Around our section of 8 separate travellers sitting across two tables journeying on South West Trains into London Waterloo, there was a lot of technology on show.  Accompanying our little sample were two Mac iBook Airs, three iPads, one HP laptop, one Lenovo Think Pad, one Windows phone, one person read the paper and one person slept.  One commuter (working for a Financial Conduct Authority according to the asset label on their laptop) juggled three devices during the journey.  And then somewhat alarmingly, the gentleman sitting directly opposite worked away on his laptop oblivious about the fact that laptop monitor showed a post it note confirming his antivirus, VPN setting and login.  Truly further education needed about keeping a device secure, especially if it is not your own.

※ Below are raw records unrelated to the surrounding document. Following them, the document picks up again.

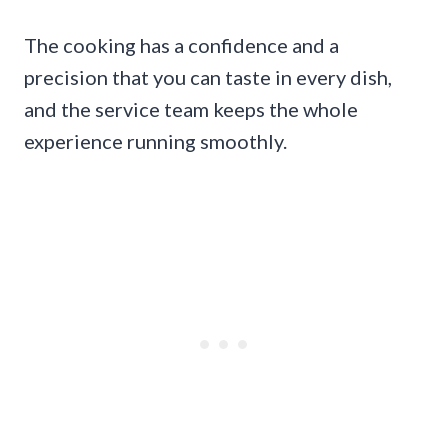
The cooking has a confidence and a
precision that you can taste in every dish,
and the service team keeps the whole
experience running smoothly.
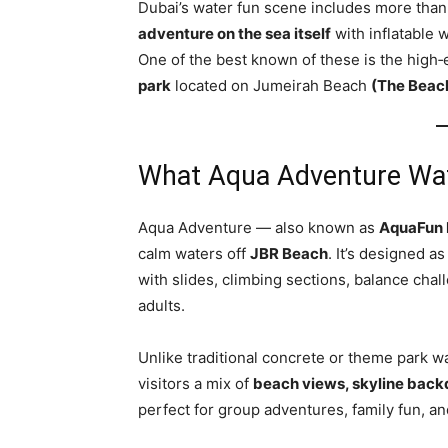
Dubai’s water fun scene includes more than
adventure on the sea itself
with inflatable w
One of the best known of these is the high
park
located on Jumeirah Beach
(The Beac
What Aqua Adventure Wat
Aqua Adventure — also known as
AquaFun 
calm waters off
JBR Beach
. It’s designed as
with slides, climbing sections, balance chal
adults.
Unlike traditional concrete or theme park wa
visitors a mix of
beach views, skyline back
perfect for group adventures, family fun, an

A short while later on the underground, there was no less by way of volume of devices.  The tube carriage with 14 seats facing each other, had 10 people variously using smartphones and iPhones whilst the size of luggage carried indicated tablets, iPads and laptops were being taken along for the ride. The remaining four read the freebie Metro newspaper.

Clearly society is very comfortable today with technology, certainly more comfortable having it as a barrier to avoid engaging with a neighbour en route.  The difference on show was that everything went decidedly smaller as we went underground to suit the environment and the sense of enclosed space.  This reliance on technology will only increase in future as our desire to have technology whilst on the move and to stay connected ramps up.  In contrast, the technology will get smaller, lighter and faster as devices and technology are completely interwoven into every part of our lives both during and outside work.